I need some drive, and not the ionic fusion kind
24 Jan 2017swaghat
I grew up in an upper middle class family on a Coriolis orbital. The system was vaguely Imperial, though not so much as to reflect that in the flamboyant dress or architecture (they can save that biowaste for the core systems, anyway). We were well off enough to manage to live in the upper part of the station where I got to wake up to the artificial sunlight streaming through my window in the morning, a luxury that I eventually found out the more impoverished types seldom experienced. The struggle was never socioeconomic, but money doesn't seem to be able to fix broken families. Dad was a bit of a drunk and mom was a bit of a pushover, and sister and I found ourselves caught in between.I don't want to dance the humble waltz and claim that sister and I weren't gifted; teachers and parents alike knew that we were talented and bright, at least more so than most. Sister got out of the system on a grant from a private Imperial academy as soon as they could get their hands on her, and for good reason, too. She dreamed of being an officer in the navy for years and, though that dream eventually changed, the drive that it takes to make it in the military, especially one so organized as the Imperial navy, burned in her more than I've seen in anyone before. She was goal oriented and strong and she managed to make it out of the station before the family fell apart. That's the biggest difference between her and I. After mom finally grew a pair and kicked dad out, leaving him wandering around in his hauler full of tools doing low-level maintenance work for a couple of the local outposts, it was just me and her. She was always certain that I would make a name for myself, do something important, and I appreciate the enthusiasm but I can't help but wonder if her judgment just isn't what it used to be. She can't see that I don't have the drive that sister has; that girl could make it as an admiral in the Imperial navy, I couldn't even make it as a grunt in the Alliance's excuse for a militia.

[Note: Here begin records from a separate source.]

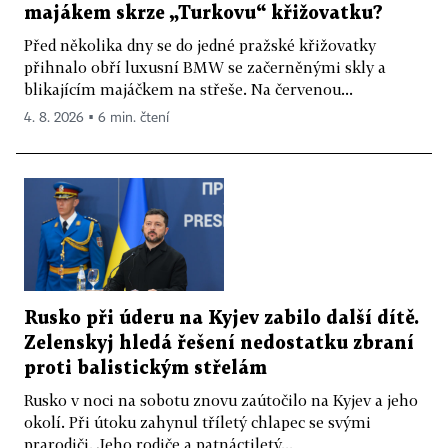
majákem skrze „Turkovu“ křižovatku?
Před několika dny se do jedné pražské křižovatky
přihnalo obří luxusní BMW se začerněnými skly a
blikajícím majáčkem na střeše. Na červenou...
4. 8. 2026 ▪ 6 min. čtení
Rusko při úderu na Kyjev zabilo další dítě.
Zelenskyj hledá řešení nedostatku zbraní
proti balistickým střelám
Rusko v noci na sobotu znovu zaútočilo na Kyjev a jeho
okolí. Při útoku zahynul tříletý chlapec se svými
prarodiči. Jeho rodiče a patnáctiletý...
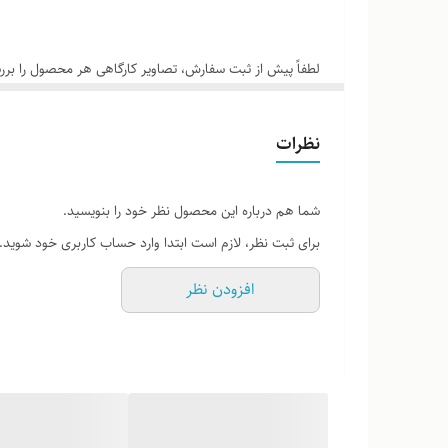
لطفاً پیش از ثبت سفارش، تصاویر کارگاهی هر محصول را برر
نظرات
شما هم درباره این محصول نظر خود را بنویسید.
برای ثبت نظر، لازم است ابتدا وارد حساب کاربری خود شوید.
افزودن نظر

Aimless, that's the word I would use for myself. I have never really seemed to be able to nail down what I want. I was at least driven enough to take up the Pilot Federation's offer of a free Sidewinder and make it out of the system I felt so comfortable in for so many years. I was driven enough to sleep in a cramped cabin for months on end, running 2 ton cargo transport jobs and learning how to fight rather than tuck tail and run every time some pirate came after the damn grain that I was carrying. And I was driven enough to work until I was sitting on a rimworld fortune and a small fleet of ships, but I still don't know where I'm going. In that time I've mined asteroids, tracked down criminals, explored the quadrant, and I still don't know what I'm doing. You can only spend so many credits at a planetary outpost bar talking up some girl before you get tired of them telling you that they want a man with goals. You can only spend so many nights sitting on an airless planet looking out of the cockpit at the night sky, drunk on cheap gin, wondering if you're doomed to tread the same route through the stars as your father, that is, a course that leads you to a lonely dead end life fixing faucets for miners. I'm rambling now (gin really does that to me) and I smell some bounties a couple jumps away with my name on them. Wish me luck and maybe send up a prayer to the Galactic Watcher for me, too.